If you omit the min and max values for trunc2norm(), it will set them outside the min and max of the data, but this can be really inaccurate, so set them yourself.

Likert

You can convert a normal distribution to any sample distribution if you can specify the probability of each level. You can specify probability as counts or proportions.

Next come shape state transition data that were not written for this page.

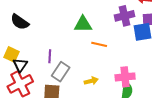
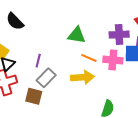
pink cross: (125, 77) -> (113, 60), moved
yellow arrow: (91, 81) -> (82, 77), moved, size x1.6

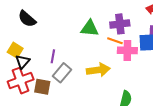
purple cross: (119, 35) -> (120, 24), moved
orange line: (89, 58) -> (115, 41), moved
brown square: (34, 96) -> (42, 87), moved

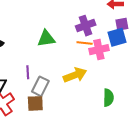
green triangle: (90, 28) -> (46, 39), moved
brown square: (42, 87) -> (35, 103), moved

If you use a named vector, the output will be a factor with those named levels.

mu = 0
sd = 1
prob = c('very low'  = 50, 
         'low'       = 80, 
         'medium'    = 100, 
         'high'      = 40, 
         'very high' = 20)


x_n <- rnorm(1000, mu, sd)
y_l <- norm2likert(x_n, prob)

Faux also provides distribution functions for Likert distributions that you define with the probabilities of each value.

rlikert

rlikert() returns a random sample from a distribution of Likert levels with the specified probabilities.

If you set prob as a named vector, it will return a vector of factors.

rlikert(n = 10, prob = c(A = 10, B = 20, C = 30))
#>  [1] C A A C C B A B C B
#> Levels: A B C

If you set prob as an unnamed vector, it will return a vector of integers.

rlikert(n = 10, prob = c(.1, .2, .4, .2, .1))
#>  [1] 3 2 2 2 3 3 3 1 3 4

Specify labels if prob is not named and you don’t want a vector of integers starting with 1. If the labels are numeric, it will return a vector of numbers. If the labels are characters, it will return a vector of factors.

rlikert(n = 10, prob = c(10, 20, 30, 20, 10), labels = -2:2)
#>  [1]  1  1  0 -1  1 -1  1 -1  0  0
rlikert(n = 10, prob = c(10, 20, 30, 20, 10), labels = LETTERS[1:5])
#>  [1] D B A B A B B E C D
#> Levels: A B C D E

dlikert

dlikert() returns the density function.

d <- dlikert(x = 1:5, c(10, 20, 40, 20, 10))
d
#>   1   2   3   4   5 
#> 0.1 0.2 0.4 0.2 0.1

plikert

plikert() returns the probability function, which is just the cumulative sum of the distribution function.

p <- plikert(q = 1:5, c(10, 20, 40, 20, 10))
p
#>   1   2   3   4   5 
#> 0.1 0.3 0.7 0.9 1.0
cumsum(d)
#>   1   2   3   4   5 
#> 0.1 0.3 0.7 0.9 1.0

qlikert

qlikert() returns the quantile function, which is the inverse of the probability function.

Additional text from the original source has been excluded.